« Less is more »
par Daniel Bougnoux
Jamais, serions-nous tentés de penser face au déluge médiatique quotidien, nous n’avons été mieux informés. Comparé au monde villageois de nos aïeux, combien le nôtre semble ouvert par les écrits, les écrans mais aussi les voyages, le commerce ou les connaissances !… L’offre des parcours disponibles sur le World Wide Web a de quoi donner le vertige. « Quand on proclama que la Bibliothèque contenait tous les livres, la première réaction fut un bonheur extravagant. (…) À l’espoir éperdu succéda une dépression excessive », écrit Borges dans sa prémonitoire « Bibliothèque de Babel » (1941).
Cette ouverture bien réelle doit en effet être nuancée de deux façons : d’immenses taches blanches persistent sur nos cartes (que savons-nous de l’Afrique, ou de nos prisons ?) ; ensuite, l’information se limitera toujours aux messages que nous savons traiter. Quelques signaux pertinents nous touchent, auxquels nous réservons des réponses appropriées, hors desquels s’étend l’immense empire du bruit, c’est-à-dire des messages qui nous échappent, et où d’autres organismes puisent leurs informations pour construire leurs mondes propres. Traitement, pertinence, bruit, mondes propres… Ces notions nous rappellent que l’information n’est pas une chose, mais la projection mentale d’une interprétation. Celle-ci supposera toujours notre disponibilité : nous prélevons très sélectivement sur le monde de l’énergie, sous forme de nourriture (appropriée), et de l’information sous forme de nouvelles, de connaissance ou des signaux que nous savons déchiffrer (en restant indifférents à ceux qui ne nous concernent pas). D’un organisme à l’autre, l’information varie comme les régimes alimentaires ; un chien et son maître semblent habiter la même maison alors que leurs mondes propres, et les informations pertinentes pour chacun, demeurent incommensurables.

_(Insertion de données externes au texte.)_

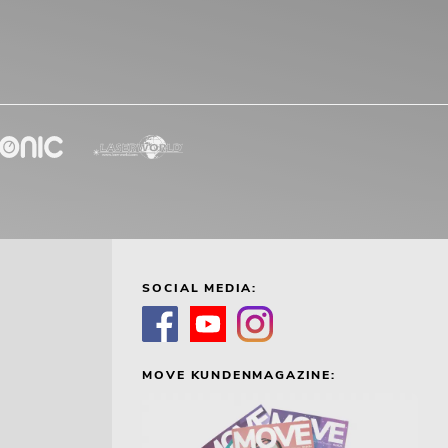
SOCIAL MEDIA:
MOVE KUNDENMAGAZINE:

Définir l’information par sa pertinence revient à rappeler qu’elle est une grandeur négative, obtenue par soustraction. Comme le sculpteur arrache la forme de son œuvre à la matière brute, nous soutirons par analyse ou filtrage la bonne forme de notre information aux bruits environnants. Less is more : d’un moins (de messages), nous tirons un plus de sens (« faire sens »supposant toujours une adéquation entre la forme du message et l’ouverture sélective de notre monde propre).
Face au torrent médiatique, notre première réponse est donc une relative indifférence : au kiosque débordant de publications, nous achetons « notre » journal, que nous parcourons à notre guise : personne ne lit le même journal. Or, cette parcimonie risque d’augmenter avec les « nouvelles technologies ». Dans un monde désormais ancien, les médias distribuaient les mêmes programmes pour tous (information appelée push : télévision limitée à quelques chaînes, journaux quotidiens à quelques titres bien identifiés) ; nous partagions dans cette mesure les nouvelles des autres. Les bouquets numériques et les nouveaux parcours à la carte proposés sur la Toile fragmentent ce monde commun, chacun pouvant à présent ignorer le monde des autres en ne traitant que les messages pour lui pertinents (information pull). Ce n’est plus le déluge et l’encombrement qu’il faut craindre avec ces nouveaux outils, mais une privatisation dommageable, et une restriction des individus aux seules curiosités touchant leurs propres mondes.
Existe-t-il une bonne mesure ? Entre le trop et le trop peu, le réglage délicat de son information est l’affaire de chacun.